- Born: 14 January 1937 Staryi Zhyvotiv, Vinnytsia Oblast, Ukrainian SSR, Soviet Union
- Died: 4 July 1995 (aged 58) Kyiv, Ukrainian SSR, Soviet Union
- Citizenship: Ukraine
- Occupations: Writer, journalist
- Writing career
- Notable awards: Shevchenko National Prize

= Yevhen Hutsalo =

Ukrainian writer and journalist (1937–1995)

Yevhen Hutsalo (Євген Гуцало; 14 January 1937 – 4 July 1995) was a Ukrainian writer and journalist.

==Biography==
Hutsalo was born in Staryi Zhyvotiv, Vinnytsia Oblast. He graduated from the Nizhyn Pedagogical Institute in 1959, and was first published in 1960. During the 1960s, Hutsalo was considered one of the "shestydesyatnyky" (the sixtiers), or those who were opposed to the oppressive communist regime. However, later on he chose to be an official writer rather than one opposed to the regime.

He published over 25 novella and short-story collections (several of them for children), a trilogy of novels, and three poetry collections.
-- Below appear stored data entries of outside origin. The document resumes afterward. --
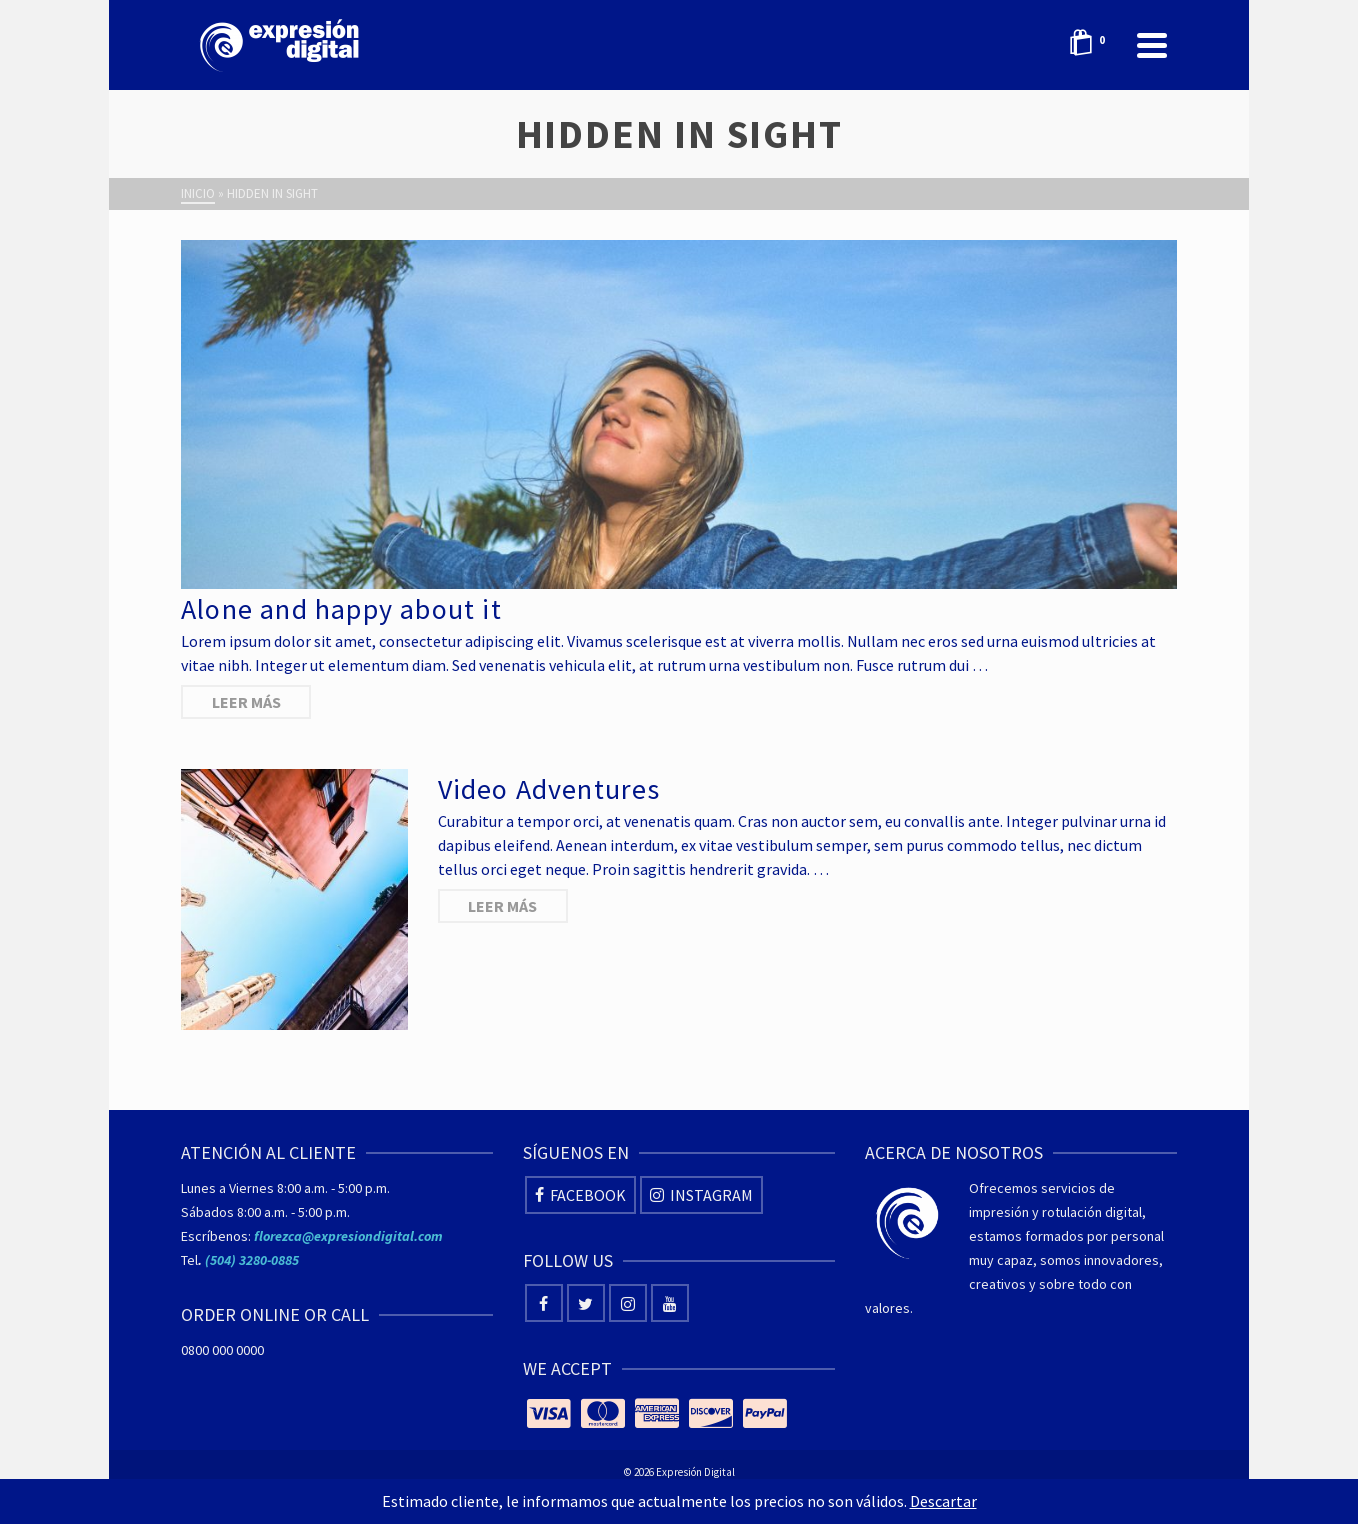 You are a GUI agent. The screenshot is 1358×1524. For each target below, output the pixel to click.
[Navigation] (1152, 45)
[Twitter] (586, 1303)
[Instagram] (701, 1195)
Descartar (943, 1501)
His works are noted for their detail, lyrical descriptions of nature, psychological portraits, and abundant use of the rural vernacular.

In 1985 Hutsalo was awarded the Shevchenko Prize and in 1994 the Antonovych prize.

In Kyiv a lane dedicated to Field Marshal of the Russian Empire Mikhail Kutuzov was renamed after Yevhen Hutsalo in 2016.